Analyst Audrey Childe stated that the August jobs report provided another boost to dollar bears. This report not only confirms the Federal Reserve's prediction of a 25 basis point rate cut in September but also likely fuels speculation of more aggressive easing measures in the future. This confirms our view that the euro will rise against the dollar in the fourth quarter, driven by US yields. Currently, a break above 1.1750 is imminent. While it's important to note that the euro's own environment is far from optimistic—particularly regarding the political situation in France—for now, we expect the currency pair's movements to be primarily driven by US factors.

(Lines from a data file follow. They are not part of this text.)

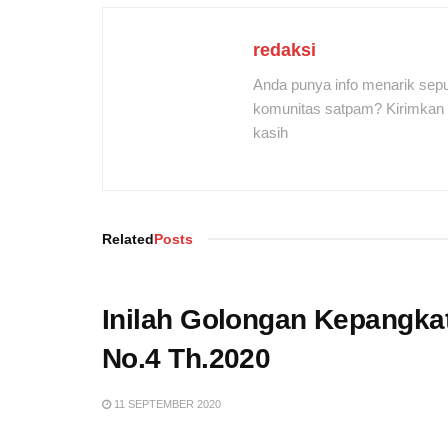
redaksi
Anda punya info menarik sepu
komunitas satpam? Kirimkan r
kasih
Related
Posts
Inilah Golongan Kepangka
No.4 Th.2020
11 SEPTEMBER 2020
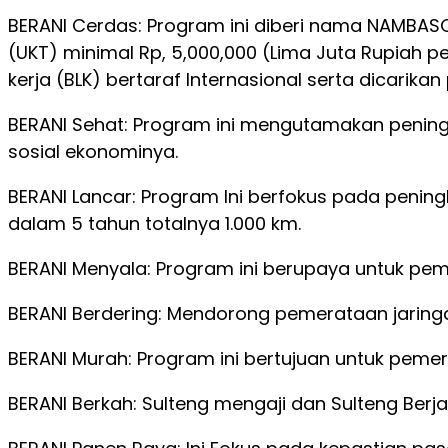
BERANI Cerdas: Program ini diberi nama NAMBASO
(UKT) minimal Rp, 5,000,000 (Lima Juta Rupiah pe
kerja (BLK) bertaraf Internasional serta dicarikan
BERANI Sehat: Program ini mengutamakan peningk
sosial ekonominya.
BERANI Lancar: Program Ini berfokus pada penin
dalam 5 tahun totalnya 1.000 km.
BERANI Menyala: Program ini berupaya untuk pemer
BERANI Berdering: Mendorong pemerataan jaringa
BERANI Murah: Program ini bertujuan untuk peme
BERANI Berkah: Sulteng mengaji dan Sulteng Be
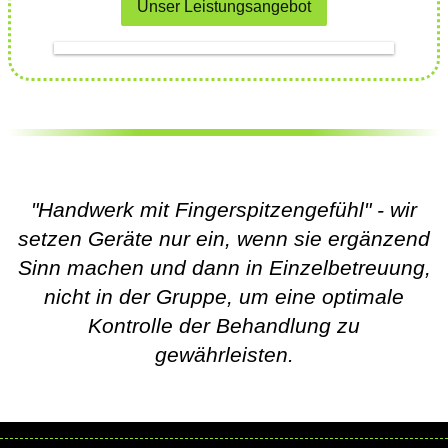
Unser Leistungsangebot
"Handwerk mit Fingerspitzengefühl" - wir
setzen Geräte nur ein, wenn sie ergänzend
Sinn machen und dann in Einzelbetreuung,
nicht in der Gruppe, um eine optimale
Kontrolle der Behandlung zu
gewährleisten.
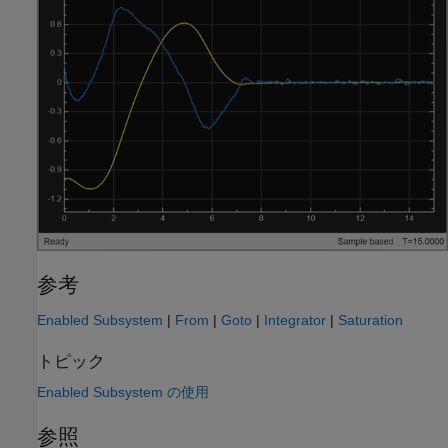
参考
Enabled Subsystem
|
From
|
Goto
|
Integrator
|
Saturation
トピック
Enabled Subsystem の使用
参照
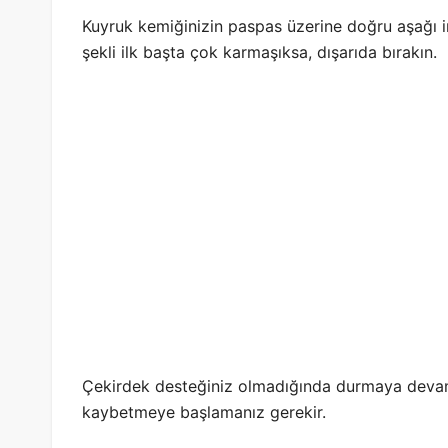
Kuyruk kemiğinizin paspas üzerine doğru aşağı in
şekli ilk başta çok karmaşıksa, dışarıda bırakın.
Çekirdek desteğiniz olmadığında durmaya dev
kaybetmeye başlamanız gerekir.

French Prime Minister Émile Beirut has called for a vote of confidence in parliament, a move aimed at pushing through an unpopular 2026 budget that includes the cuts of two public holidays. However, this gamble appears unlikely to succeed, as the main opposition party has already stated it will vote against it. If Beirut loses the confidence vote, its government will face collapse.
Political science professor Kevin Asino said the government is likely to lose the vote if the opposition remains unchanged. Even if the Beirut government collapses, French President Emmanuel Macron has ruled out calling early elections. He may need to appoint a new prime minister, but finding one who can command a parliamentary majority to pass a budget will be extremely difficult.
France currently faces a serious challenge: national debt has reached 113.9% of GDP, and last year's deficit was nearly double the EU's 3% ceiling. There is a lack of consensus on how to reduce this debt. The core of this confidence vote is an attempt to force the opposition into negotiations, but the ultimate outcome remains unclear.
Asino predicts that the deadlock will be difficult to resolve quickly after the vote. The ideal scenario would be to have a new prime minister and quickly form a government that can pass a budget and satisfy financial investors, but this will be a race against time and the process is full of uncertainty.
Sterling rose against a weak dollar on Friday after Deputy Prime Minister Rayner resigned after admitting to underpaying property tax on new homes, dealing a new blow to her boss, Prime Minister Starmer.
Sterling rose 0.51% to $1.35055, up 0.02% for the week. The pound has been in focus this week after UK government bonds tumbled amid a sell-off as focus shifted to rising debt levels in major economies.
Britain is due to announce its next budget on November 26, and Chancellor of the Exchequer Reeves is under pressure to keep the government's finances on track.
Ruth Gregory, deputy chief UK economist at Capital Economics, said in a report that many of the conditions that led to fiscal crises in the past are now in place in the UK, but this does not mean that a fiscal crisis in the UK is imminent or inevitable.
"The lack of a trigger," she wrote, "is a significant factor. If a fiscal crisis does emerge in the UK, it could stem from economic data or policies as much as from changes in perceptions or personnel, highlighting the need for the government to continue to maintain fiscal discipline to keep bond markets functioning."
Official data released on Friday showed that UK retail sales rose 0.6% in July from the previous month, exceeding expectations and increasing 1.1% year-on-year. Economists polled by Reuters had forecast a 0.2% month-on-month increase and a 1.3% year-on-year increase.
Francesco Pesole said that although the month-on-month figure was higher than expected, last month's data was revised downward, so the impact on the market was limited and it was not the focus of the market.
"The market is very focused on the inflation rate to gauge whether the Bank of England thinks inflation is actually a bit high and needs to continue cutting rates at the same pace," Pesole said.
Money markets see a 98% chance of a 25 basis point rate cut by the Bank of England at its September meeting.